Le procédé n’a en réalité rien d’illégal en raison du vide juridique autour de la question dans la majorité des pays africains. Les traders y profitent ainsi de la faible législation en matière de qualité du carburant pour commercialiser du carburant à forte teneur en soufre (plusieurs dizaines de fois plus polluant que la limite européenne). La limite en Europe et aux Etats-Unis est, en effet, de 10 parties par million (ppm) alors que sur des échantillons prélevés dans certains pays africains le taux de soufre détecté est supérieur à 1 500 ppm, avec un pic de 3 780 ppm au Mali.
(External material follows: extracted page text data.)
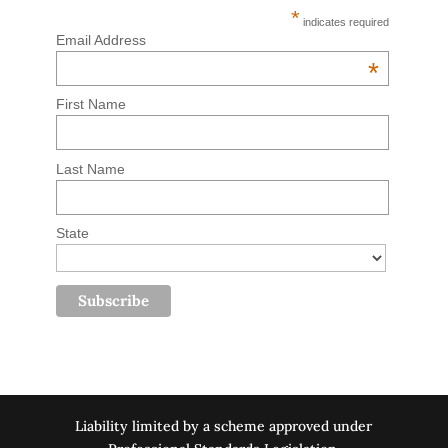
*
indicates required
Email Address
*
First Name
Last Name
State
Liability limited by a scheme approved under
Parmi les sociétés épinglées par le rapport figurent Trafigura et Vitol qui ont fait du carburant de ‘qualité africaine’ un fond de commerce particulièrement rentable. Pour rappel, il y a 10 ans, en Côte d’Ivoire, Trafigura avait affrété le navire Probo Koala pour déverser plus de 580 tonnes de déchets toxiques issus des industries pétrolières sur les côtes ivoiriennes. Des poursuites avaient alors été engagées par l’Etat ivoirien mais seulement 100 milliards FCFA ont été déboursés par la compagnie pour assurer les frais de dépollution. L’ONG Greenpeace n’avait d’ailleurs pas manqué de souligner les conséquentes pertes en vies humaines et la forte pollution de la faune et de la flore marine. Quant à Vitol, si son chiffre d’affaire a dépassé les 270 milliards $ en 2015, c’est principalement grâce à aux carburants ‘qualité africaine’. Outre les conclusions du rapport, selon une enquête rendue publique par le quotidien britannique The Guardian et l’ONG Public Eye récemment, BP a également livré du diesel en haute teneur en soufre au Ghana. Interrogés, les responsables de ces entreprises nient toute malversation et disent ne se conformer qu’à la législation en vigueur dans les pays africains. Pour les contributeurs à l’élaboration du rapport, il urge que les pays africains durcissent leurs législations en la matière pour stopper le fléau.